Check Financial Security and Company Structure
Obviously the first thing is to try and avoid the need to call on any compensation scheme in the first place so carrying out your own due diligence, especially in relation to the financial security of the company holding your money is key.
If you are investing in a deposit based investment then you are protected up to £85,000 per person per authorised institution. Care needs to be taken with larger institutions where separate authorisation may not exist for their different subsidiaries, (Santander is a good example of this), in which case only one limit will apply for all your accounts with them. This has become more of an issue in recent years with the number of bank and building society mergers taking place.
Individual FSCS coverage will not apply if an investor is regarded as a large company. This could happen where you invest in deposit accounts via an insured product such as an offshore bond. In those circumstances the pooled deposit account is held in the name of the product provider and the £85,000 protection is shared (once) amongst all the investors in that account. In 2008 a lot of investors who held their Icelandic deposit accounts in offshore bonds were caught out this way.
With mutual funds the good news is that your money is segregated from the fund managers’ own monies preventing any issues should they become insolvent.
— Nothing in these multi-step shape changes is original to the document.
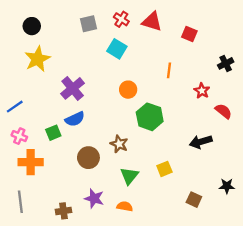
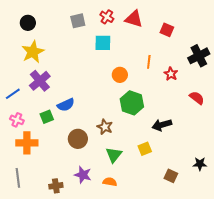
cyan square: (117, 49) -> (103, 43), turned -30
black cross: (226, 63) -> (199, 56), size x1.5
purple cross: (73, 88) -> (40, 81), moved
orange circle: (128, 90) -> (120, 75), moved
red star: (202, 91) -> (171, 74), moved
black arrow: (201, 142) -> (162, 125), moved

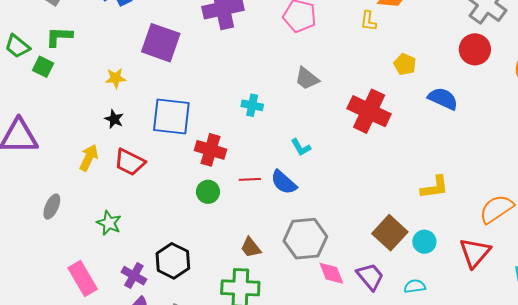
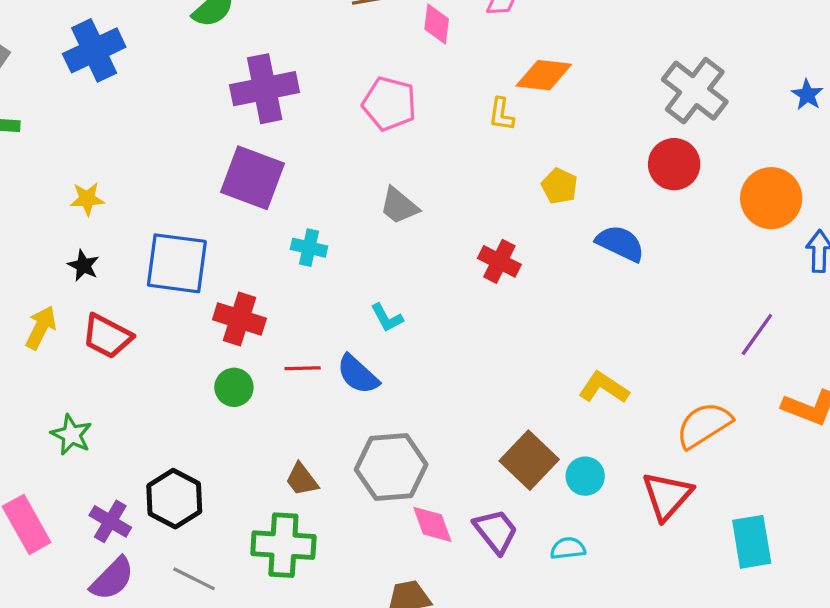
purple square: (161, 43) -> (252, 178), moved
red cross: (369, 111) -> (499, 261), size x0.6
yellow L-shape: (435, 187) -> (604, 388), turned -140

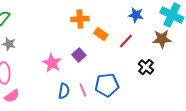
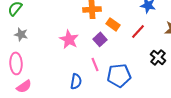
purple square: (79, 55) -> (100, 39), moved
pink star: (52, 63) -> (69, 39), moved
pink line: (83, 90) -> (95, 64), moved

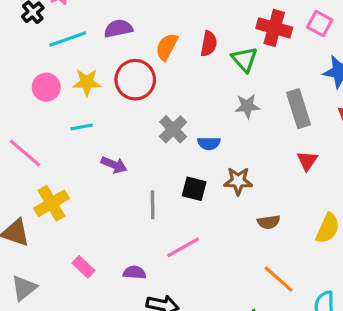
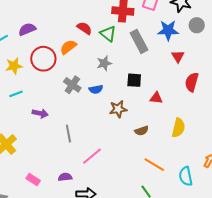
red semicircle: (209, 44) -> (84, 28), turned -56
orange semicircle: (167, 47) -> (68, 47), moved, turned 36
gray star: (247, 106) -> (104, 63), moved
gray rectangle: (298, 109) -> (139, 41), moved
red triangle: (307, 161) -> (156, 98), moved, turned -48
black square: (194, 189) -> (134, 80), moved

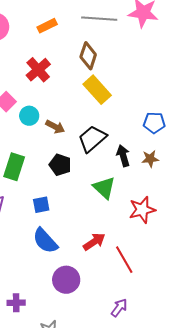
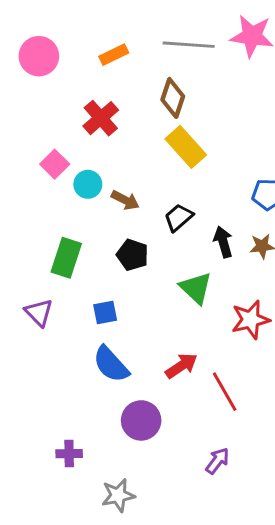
black trapezoid: (92, 139) -> (179, 217), size x0.7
However if a fund manager act dishonestly or fraudulently then your FSCS cover would provide protection but this is restricted to £50,000 per institution.
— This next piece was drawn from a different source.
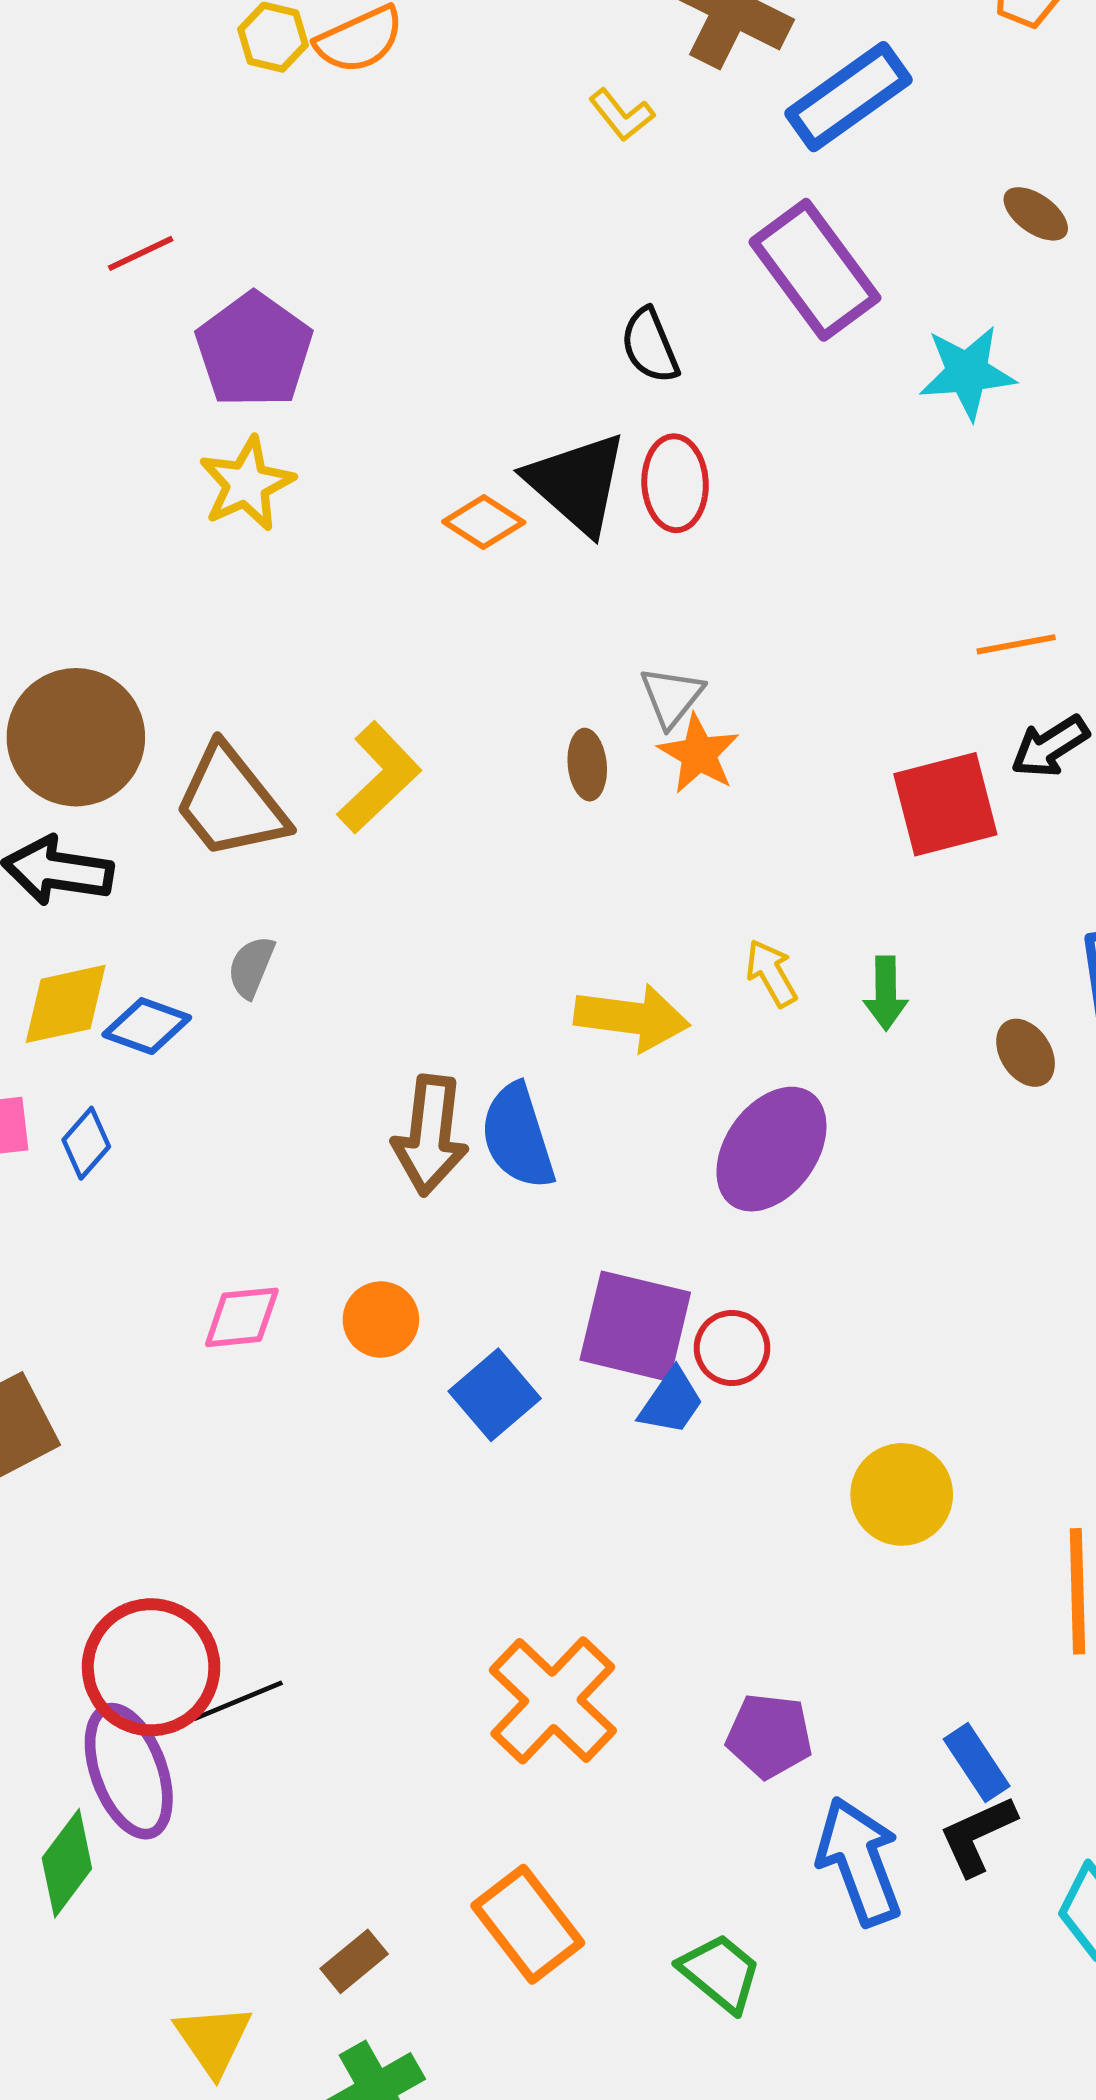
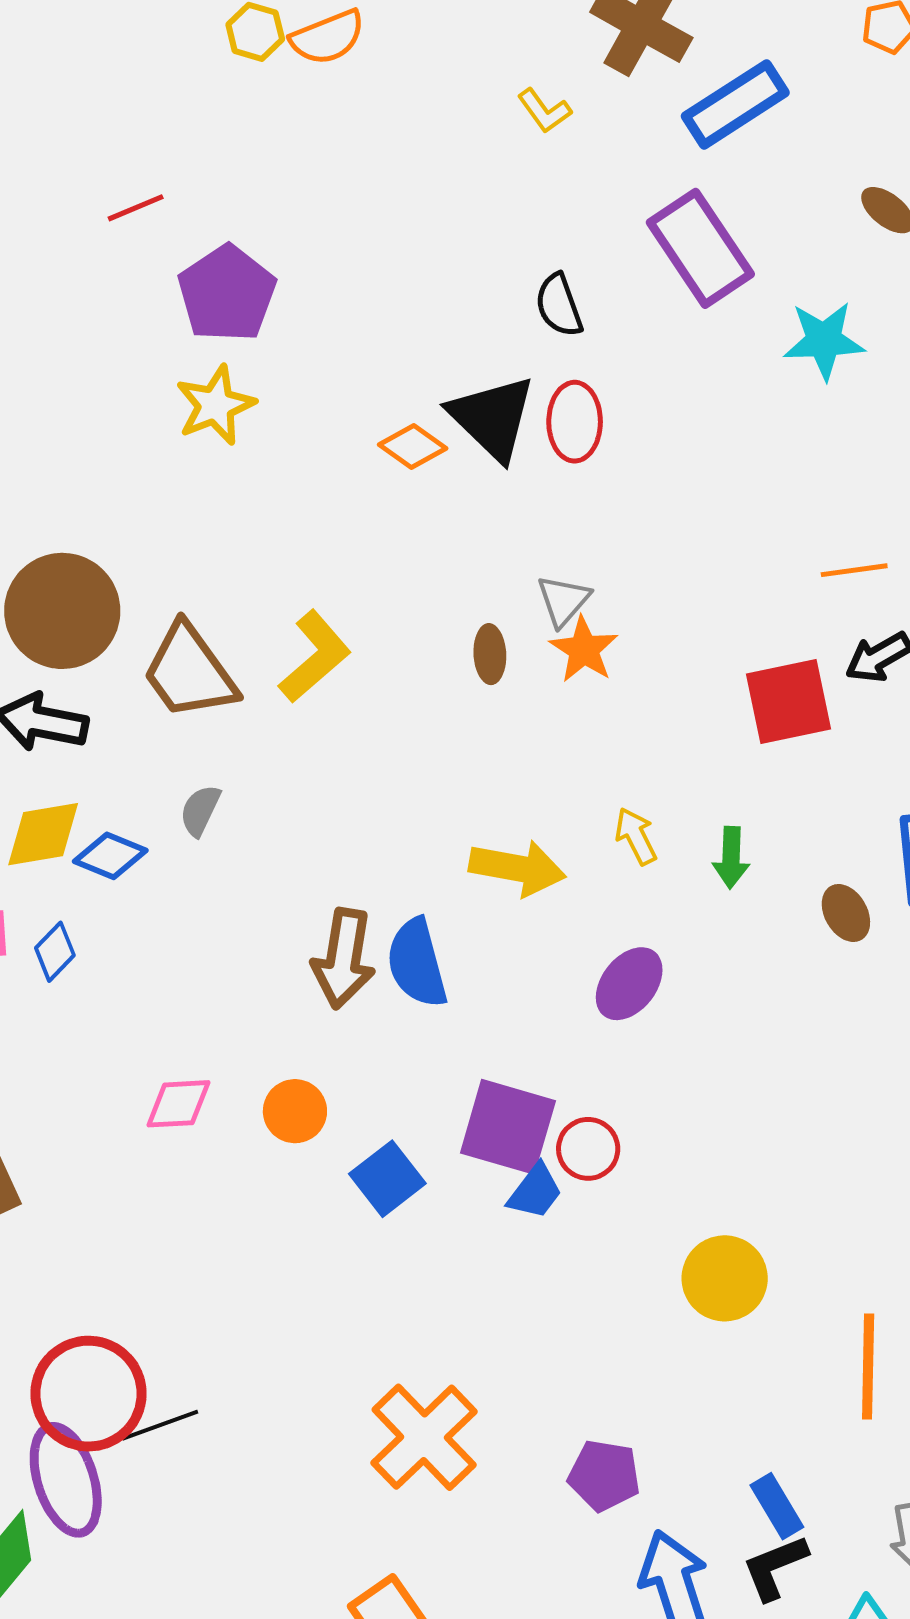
purple ellipse: (771, 1149) -> (629, 984), size x0.7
Pensions and Investment Bonds
The most generous protection is reserved for contracts of insurance including life insurance investment bonds and Personal Pensions which are covered up to 90% of the value of your investment, with no upper limit. This will be particularly reassuring to anyone that has built up a large pension fund; however it does not apply to Self-Invested Personal Pensions (SIPPs).
Self-Invested Personal Pensions (SIPPs)
Just like mutual funds the assets are held in nominee accounts to ring fence them from the main company and any outstanding creditors of the SIPP provider. The protection you then receive on your underlying investments of the SIPP will based on whether they are deposits, mutual or insured funds. As before any multiple holdings you have with the same bank or fund manager (in or out of the SIPP) may be aggregated across your entire exposure to that company.
Keep these limits in mind when deciding how to structure your financial portfolio.